ちょっぴり焦げ臭い。でも、その次には白ごはんを連想させる。うん、シャケの焼けた匂いだ。炊飯器からは、炊き立ての白米の香りもしてくる。だんだん嗅覚が起きてきた。おはよう、嗅覚。

焼けるまで何となくテレビを見ている。ほんとに見ているだけだ。音も聞こえてはいるが、聞こえているだけで、意味は理解していない。あ、たまに理解できる。

起きてから、2時間後くらいに脳が起き始めると聞いたことがある。随分お寝坊さんだ。その2時間前に僕は起きてるんだぞ。あ、僕よりも先に意識が起きてるのか。いやいや、恐れ入った。

「あれ、しょっぱいかな。いやっ、こんなもんか。」

スーパーで買った安い銀シャケが、僕の味覚にはちょうどいい。いいのを買ってしまうと、すぐに食べるのは勿体無いからとか言って、悪くしてしまうことがあるから。いやはや、これだから貧乏性は。あ、おはよう。味覚。

食べる前に軽く磨き、食べ終わった後にはしっかり歯磨き粉をつけて磨く。‥あちっ。お湯の方にひねりすぎた。あっ、触覚も起きた。あはは、随分刺激的な起こし方だって?まっ、そんな日もあるさ。

朝日を浴びると、なんとかって成分が出てストレスだか、体だかに良いらしい。何だかよくわかんないけど良いもんならもらっておこう。おぉ、目の前がクリアになってきた。おはよっ、視覚。て、今起きたのか。ご飯とシャケ以外に変なもん食べなかったよな。

外着に着替えると気持ちが切り替わる。仕事モードに。仕事の準備をして、忘れ物がないかチェックして、今気になってることを思い出したりして。キャッ。‥なんて言ってる場合じゃない。

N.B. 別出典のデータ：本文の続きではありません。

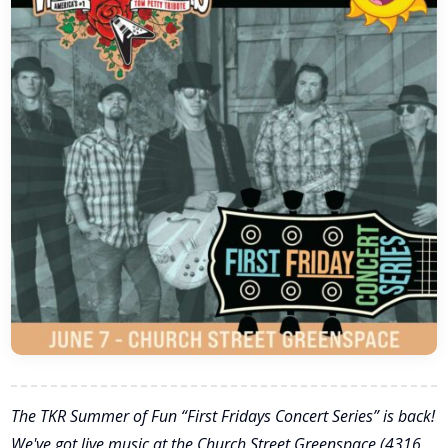
The TKR Summer of Fun “First Fridays Concert Series” is back!
We've got live music at the Church Street Greenspace (4316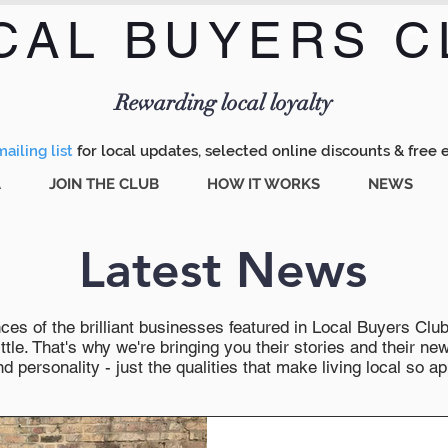
CAL BUYERS C
Menu
Rewarding local loyalty
ailing list
for local updates, selected online discounts & free 
A
JOIN THE CLUB
HOW IT WORKS
NEWS
Latest News
es of the brilliant businesses featured in Local Buyers Club wi
ttle. That's why we're bringing you their stories and their 
 personality - just the qualities that make living local so ap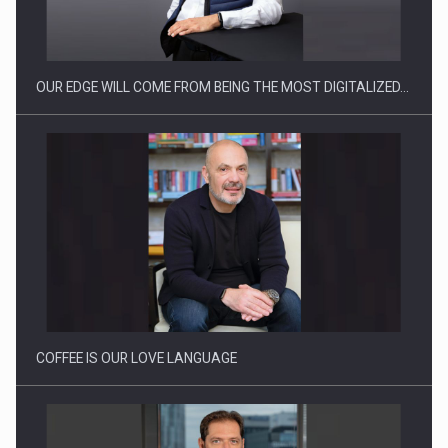
PwC report: Romania's entertainment and media industry to
reach…
OUR EDGE WILL COME FROM BEING THE MOST DIGITALIZED…
Solar Energy, a Pillar of Stability for Romania’s Power…
COFFEE IS OUR LOVE LANGUAGE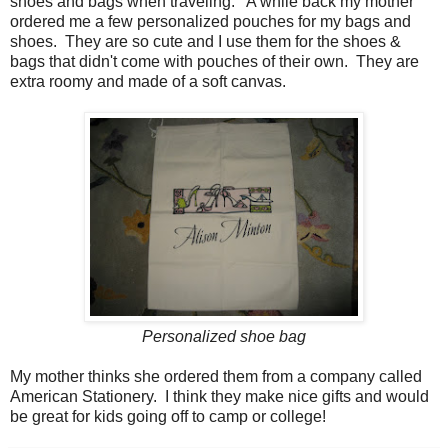
shoes and bags when traveling. A while back my mother
ordered me a few personalized pouches for my bags and
shoes. They are so cute and I use them for the shoes &
bags that didn't come with pouches of their own. They are
extra roomy and made of a soft canvas.
Personalized shoe bag
My mother thinks she ordered them from a company called
American Stationery. I think they make nice gifts and would
be great for kids going off to camp or college!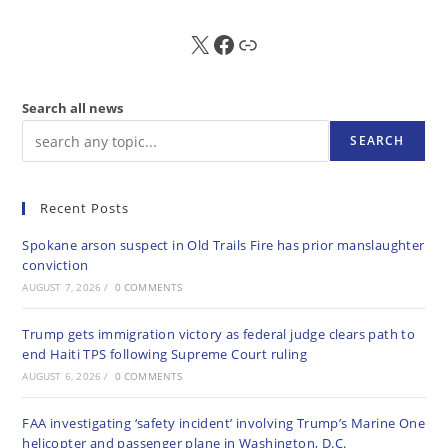
X
FB
Sub
Search all news
SEARCH
Recent Posts
Spokane arson suspect in Old Trails Fire has prior manslaughter
conviction
AUGUST 7, 2026
/
0 COMMENTS
Trump gets immigration victory as federal judge clears path to
end Haiti TPS following Supreme Court ruling
AUGUST 6, 2026
/
0 COMMENTS
FAA investigating ‘safety incident’ involving Trump’s Marine One
helicopter and passenger plane in Washington, D.C.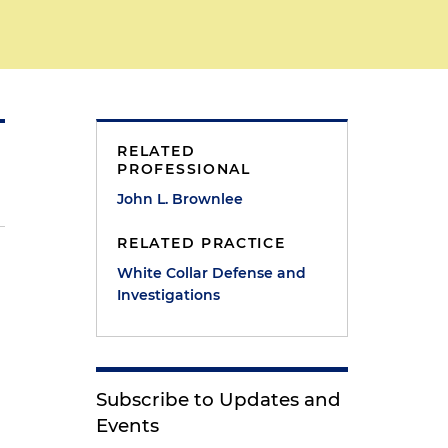
RELATED
PROFESSIONAL
John L. Brownlee
RELATED PRACTICE
White Collar Defense and
Investigations
Subscribe to Updates and
Events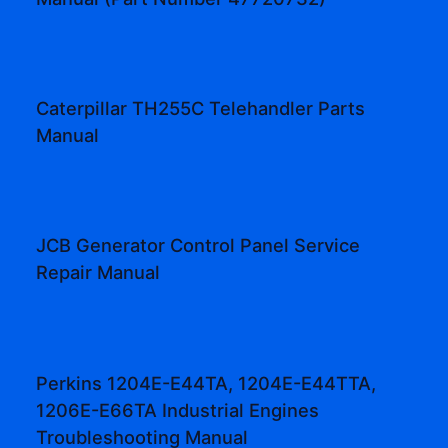
Caterpillar TH255C Telehandler Parts
Manual
JCB Generator Control Panel Service
Repair Manual
Perkins 1204E-E44TA, 1204E-E44TTA,
1206E-E66TA Industrial Engines
Troubleshooting Manual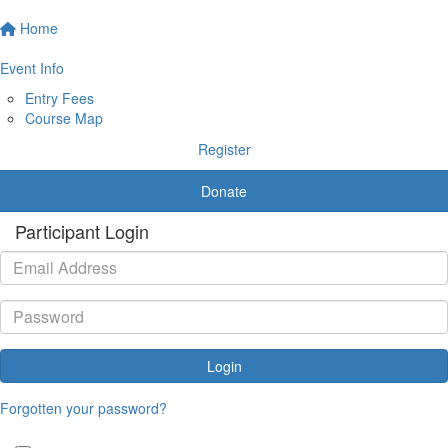
Home
Event Info
Entry Fees
Course Map
Register
Donate
Participant Login
Login
Forgotten your password?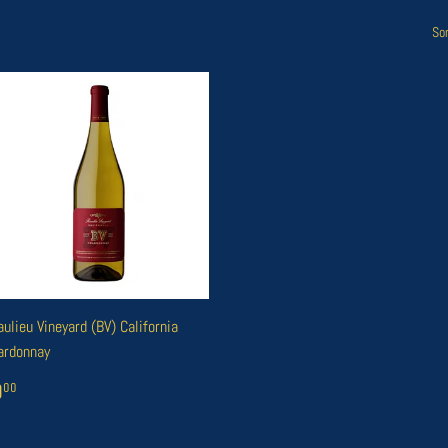
Sor
ulieu Vineyard (BV) California
ardonnay
EGULAR
₭0
00
0
00
RICE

学生の頃から忘れ物が多かった。毎日何かしら忘れてしまう。定期、携帯、教科書。鞄を持たずに玄関を開けようとしたときには

「いやいや、何しにいくんだよ」

と、我ながら呆れた。授業ならまだ許されるが、大人になった今、忘れました!の一言じゃ許されない。中身は子供だから許して‥?♡

なんて冗談は言いません。子供たちのきゃっきゃした声を横目に満員電車に乗り込む。何で朝からこんなに元気なんだ。おっ、そろそろ感性も起きてきた。

ええーっと、今日はあれをしてその次には‥。この仕事をこれだけ早く終わらせられたら、休憩を多めにとれそうか。よし、がんばろっ。頭も起きてきた。

‥なんて妄想をしながら昼頃に起きる僕であった。理想の朝は、まだまだ遠そうだ。